15 June 313 the Byzantine Emperor Constantine proclaimed religious freedom to Christians and ordered to return the confiscated their property.

June 15. Day in History News   Magna Carta

June 15, 1215 English King John Landless signed the Magna Carta. This politico-legal document drawn up on the basis of the requirements of the English nobility to the king and defended a number of legal rights and privileges of the free population of medieval England. It consists of 63 articles that regulate the taxes and feudal obligations, the judicial system and legal proceedings, the rights of the Church of England, towns and merchants, the law of succession and guardianship. A number of articles of the Charter contains the rules whose purpose was to limit the royal power by introducing a political system of special state bodies – the general council of the kingdom, and the committee of twenty-five barons, has the authority to take action forced the king to restore the violated rights; because of this the articles are called constitutional.

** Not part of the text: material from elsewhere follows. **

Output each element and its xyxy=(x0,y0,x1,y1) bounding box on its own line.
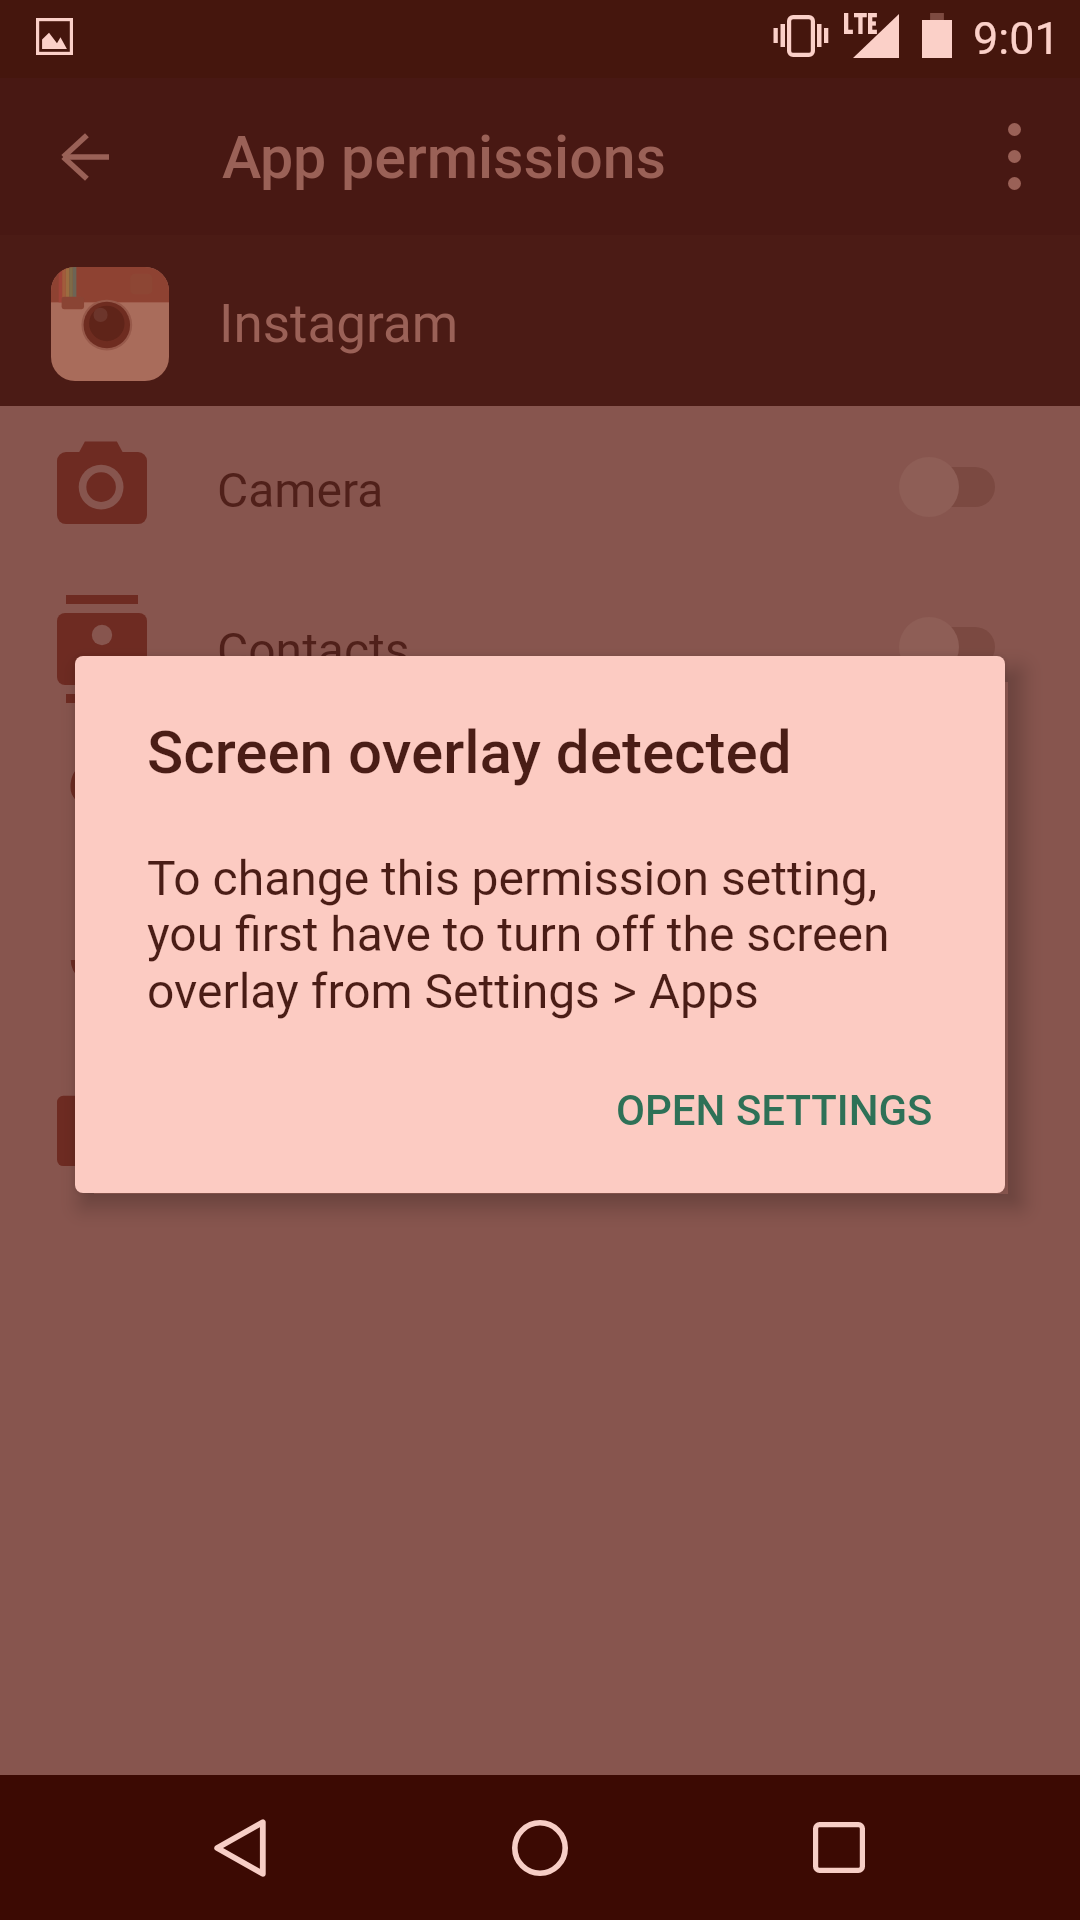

June 15. Day in History News   Christopher Columbus

June 15, 1502 Christopher Columbus discovered the island of Martinique.

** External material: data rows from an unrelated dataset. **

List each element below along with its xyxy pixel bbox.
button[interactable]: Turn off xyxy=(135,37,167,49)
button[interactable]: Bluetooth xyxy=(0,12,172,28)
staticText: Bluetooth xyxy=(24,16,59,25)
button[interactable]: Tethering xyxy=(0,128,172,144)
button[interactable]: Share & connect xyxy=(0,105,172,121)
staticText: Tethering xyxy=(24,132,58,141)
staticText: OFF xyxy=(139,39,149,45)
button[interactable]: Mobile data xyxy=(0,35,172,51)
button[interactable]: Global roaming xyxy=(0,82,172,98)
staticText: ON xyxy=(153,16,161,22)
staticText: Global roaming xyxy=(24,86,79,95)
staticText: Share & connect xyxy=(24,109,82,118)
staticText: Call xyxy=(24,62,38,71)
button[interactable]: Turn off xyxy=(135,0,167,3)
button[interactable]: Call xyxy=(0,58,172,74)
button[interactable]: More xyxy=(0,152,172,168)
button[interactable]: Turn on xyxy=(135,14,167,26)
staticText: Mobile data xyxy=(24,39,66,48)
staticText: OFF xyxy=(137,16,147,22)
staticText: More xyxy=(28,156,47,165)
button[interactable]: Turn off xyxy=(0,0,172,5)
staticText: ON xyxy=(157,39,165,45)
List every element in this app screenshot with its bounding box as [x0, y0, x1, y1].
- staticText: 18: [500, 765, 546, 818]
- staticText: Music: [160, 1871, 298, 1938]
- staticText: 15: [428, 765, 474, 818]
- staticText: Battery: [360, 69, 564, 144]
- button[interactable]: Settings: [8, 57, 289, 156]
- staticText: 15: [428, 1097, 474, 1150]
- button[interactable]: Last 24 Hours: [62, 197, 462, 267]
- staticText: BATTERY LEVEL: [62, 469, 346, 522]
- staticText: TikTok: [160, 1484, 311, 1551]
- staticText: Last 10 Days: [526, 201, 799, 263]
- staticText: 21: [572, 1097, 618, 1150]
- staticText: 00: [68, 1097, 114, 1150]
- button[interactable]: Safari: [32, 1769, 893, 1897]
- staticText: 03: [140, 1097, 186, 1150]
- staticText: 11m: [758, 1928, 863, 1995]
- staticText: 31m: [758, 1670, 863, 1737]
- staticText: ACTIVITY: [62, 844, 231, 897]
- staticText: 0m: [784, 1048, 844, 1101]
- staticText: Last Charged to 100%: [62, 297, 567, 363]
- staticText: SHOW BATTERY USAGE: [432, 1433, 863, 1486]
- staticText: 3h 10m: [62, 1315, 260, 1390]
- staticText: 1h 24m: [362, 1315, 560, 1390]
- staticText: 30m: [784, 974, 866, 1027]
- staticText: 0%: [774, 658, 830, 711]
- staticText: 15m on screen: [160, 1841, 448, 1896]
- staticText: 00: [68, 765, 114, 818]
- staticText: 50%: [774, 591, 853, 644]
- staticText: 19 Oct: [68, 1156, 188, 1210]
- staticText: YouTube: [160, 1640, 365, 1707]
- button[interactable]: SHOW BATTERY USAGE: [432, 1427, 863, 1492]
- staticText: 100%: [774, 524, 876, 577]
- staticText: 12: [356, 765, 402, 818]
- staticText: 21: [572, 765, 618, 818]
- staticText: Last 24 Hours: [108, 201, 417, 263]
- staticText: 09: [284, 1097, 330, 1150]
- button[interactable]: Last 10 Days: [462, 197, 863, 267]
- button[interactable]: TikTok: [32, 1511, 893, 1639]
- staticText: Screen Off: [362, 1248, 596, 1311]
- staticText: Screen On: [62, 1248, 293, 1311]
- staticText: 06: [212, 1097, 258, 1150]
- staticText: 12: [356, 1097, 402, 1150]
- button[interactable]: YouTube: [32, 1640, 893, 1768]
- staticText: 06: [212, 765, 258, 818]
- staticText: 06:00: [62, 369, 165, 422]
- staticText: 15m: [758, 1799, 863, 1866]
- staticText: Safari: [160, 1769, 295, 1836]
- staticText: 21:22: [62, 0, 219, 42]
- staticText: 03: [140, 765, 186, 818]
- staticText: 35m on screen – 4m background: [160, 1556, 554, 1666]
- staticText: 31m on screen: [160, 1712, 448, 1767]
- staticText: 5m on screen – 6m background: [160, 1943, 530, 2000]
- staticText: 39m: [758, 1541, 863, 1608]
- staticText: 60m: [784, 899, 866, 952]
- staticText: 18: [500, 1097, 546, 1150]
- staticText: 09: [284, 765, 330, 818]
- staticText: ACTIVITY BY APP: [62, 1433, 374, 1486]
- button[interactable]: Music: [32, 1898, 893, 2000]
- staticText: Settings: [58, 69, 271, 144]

June 15, 1907 began its work II peace conference in The Hague, convened on the initiative of Russia. This conference was attended by representatives of 44 states. The chairman was “the first authorized” the Russian delegation, the Russian ambassador in Paris, A.I. Nelidov. The conference adopted 13 Conventions:

For the Pacific Settlement of International Disputes;

On Restriction of use of force for the Recovery of Contract Debts;

On the opening of hostilities;

Laws and Customs of War on Land;

On the Rights and Duties of Neutral Powers and Persons in Case of War on Land;

On the situation of enemy merchant ships at the outbreak of hostilities;

About obrascheniitorgovyh military courts in court;

On the formulation of underwater automatically contact mines;

About Naval Bombardment in Time of War;

On the application to naval warfare principles of the Geneva Convention (later replaced by the Geneva Convention of 1949);

Some limitations in the use of the right of capture in naval war;

On the establishment of the International Chamber of prize (not yet in force);

On the Rights and Duties of Neutral Powers in the case of naval warfare.

And the adoption of the declaration: on the Prohibition of throwing projectiles and explosives from balloons.